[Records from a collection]
Start of Block

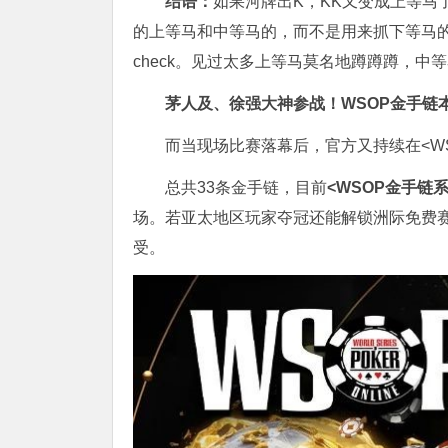
结语：
如果河牌出K，KK又变成上等马了
的上等马和中等马的，而不是用来抓下等马
check。见过太多上等马莫名地蹲蹲蹲，中等
茅人及、徐强大神参战！WSOP金手链
而当现场比赛落幕后，官方又持续在<W
总共33条金手链，目前
<WSOP金手链
场。若亚太地区玩家夺冠还能解锁洲际免费赛
受。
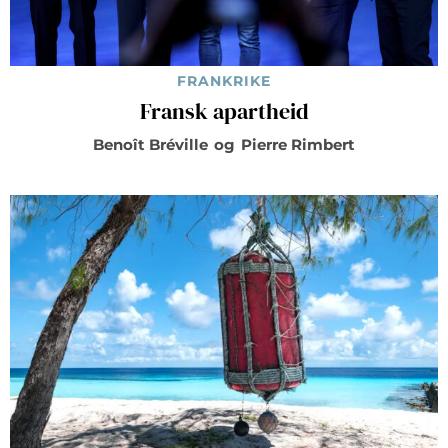
FRANKRIKE
Fransk apartheid
Benoît Bréville
og
Pierre Rimbert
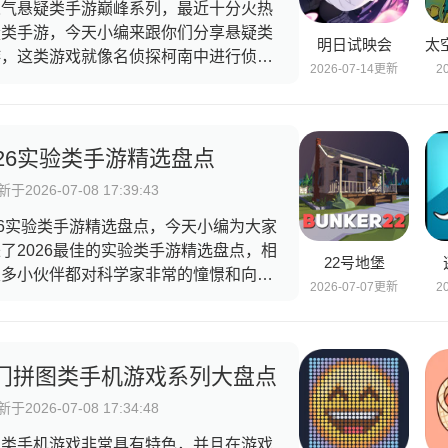
人气悬疑类手游巅峰系列，最近十分火热
疑类手游，今天小编来跟你们分享悬疑类
明日试映会
游，这类游戏就像名侦探柯南中进行侦探
2026-07-14更新
2
案去破解各种悬案，结局真相反转不断，
玩家感到意外且回味无穷，通常这类游戏
特点就是难度很大情节复杂，玩家需要梳
和推理来解开这个真相，同时考验玩家的
026实验类手游精选盘点
维逻辑能力和观察力以及推理能力，感兴
于2026-07-08 17:39:43
的小伙伴们快跟随小编的步伐吧！
26实验类手游精选盘点，今天小编为大家
了2026最佳的实验类手游精选盘点，相
22号地堡
很多小伙伴都对科学家非常的憧憬和向
2026-07-07更新
2
，在以下各种类型的实验类手游可以满足
家们的所有需求，同时可以满足自己的好
心和探索欲望，对于生物实验或者是那种
形怪物的诞生相当好奇吧，还有那种实验
门拼图类手机游戏系列大盘点
中研究各种特殊的化学药剂来进行生物实
于2026-07-08 17:34:48
治愈。
图类手机游戏非常具有特色，并且在游戏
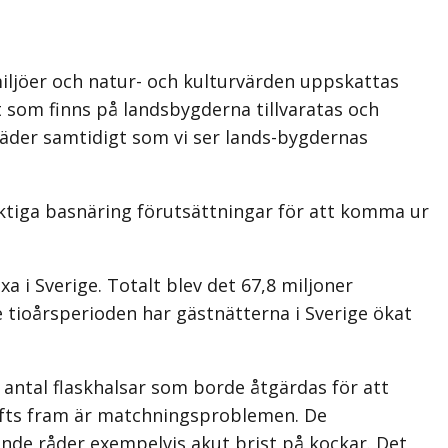
ljöer och natur- och kulturvärden uppskattas
som finns på landsbygderna tillvaratas och
 städer samtidigt som vi ser lands-bygdernas
ktiga basnäring förutsättningar för att komma ur
a i Sverige. Totalt blev det 67,8 miljoner
 tioårsperioden har gästnätterna i Sverige ökat
antal flaskhalsar som borde åtgärdas för att
lyfts fram är matchningsproblemen. De
nde råder exempelvis akut brist på kockar. Det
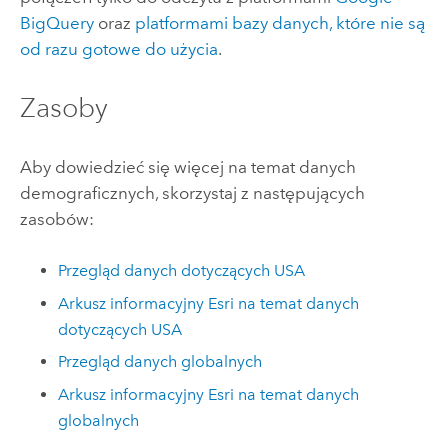
BigQuery
oraz
platformami bazy danych, które nie są
od razu gotowe do użycia
.
Zasoby
Aby dowiedzieć się więcej na temat danych
demograficznych, skorzystaj z następujących
zasobów:
Przegląd danych dotyczących USA
Arkusz informacyjny
Esri
na temat danych
dotyczących USA
Przegląd danych globalnych
Arkusz informacyjny
Esri
na temat danych
globalnych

End of Block

To do
What you produce should repeat the data word for word while omitting all images.

Response box
结语：
如果河牌出K，KK又变成上等马了
的上等马和中等马的，而不是用来抓下等马
check。见过太多上等马莫名地蹲蹲蹲，中等
茅人及、徐强大神参战！WSOP金手链
而当现场比赛落幕后，官方又持续在<W
总共33条金手链，目前
<WSOP金手链
场。若亚太地区玩家夺冠还能解锁洲际免费赛
受。
FRANKRIKE
Fransk apartheid
Benoît Bréville
og
Pierre Rimbert
人气悬疑类手游巅峰系列，最近十分火热
疑类手游，今天小编来跟你们分享悬疑类
明日试映会
游，这类游戏就像名侦探柯南中进行侦探
2026-07-14更新
2
案去破解各种悬案，结局真相反转不断，
玩家感到意外且回味无穷，通常这类游戏
特点就是难度很大情节复杂，玩家需要梳
和推理来解开这个真相，同时考验玩家的
026实验类手游精选盘点
维逻辑能力和观察力以及推理能力，感兴
于2026-07-08 17:39:43
的小伙伴们快跟随小编的步伐吧！
26实验类手游精选盘点，今天小编为大家
了2026最佳的实验类手游精选盘点，相
22号地堡
很多小伙伴都对科学家非常的憧憬和向
2026-07-07更新
2
，在以下各种类型的实验类手游可以满足
家们的所有需求，同时可以满足自己的好
心和探索欲望，对于生物实验或者是那种
形怪物的诞生相当好奇吧，还有那种实验
门拼图类手机游戏系列大盘点
中研究各种特殊的化学药剂来进行生物实
于2026-07-08 17:34:48
治愈。
图类手机游戏非常具有特色，并且在游戏
ljöer och natur- och kulturvärden uppskattas
som finns på landsbygderna tillvaratas och
 städer samtidigt som vi ser lands-bygdernas
ktiga basnäring förutsättningar för att komma ur
a i Sverige. Totalt blev det 67,8 miljoner
 tioårsperioden har gästnätterna i Sverige ökat
antal flaskhalsar som borde åtgärdas för att
lyfts fram är matchningsproblemen. De
nde råder exempelvis akut brist på kockar. Det
BigQuery
oraz
platformami bazy danych, które nie są
od razu gotowe do użycia
.
Zasoby
Aby dowiedzieć się więcej na temat danych
demograficznych, skorzystaj z następujących
zasobów:
Przegląd danych dotyczących USA
Arkusz informacyjny
Esri
na temat danych
dotyczących USA
Przegląd danych globalnych
Arkusz informacyjny
Esri
na temat danych
globalnych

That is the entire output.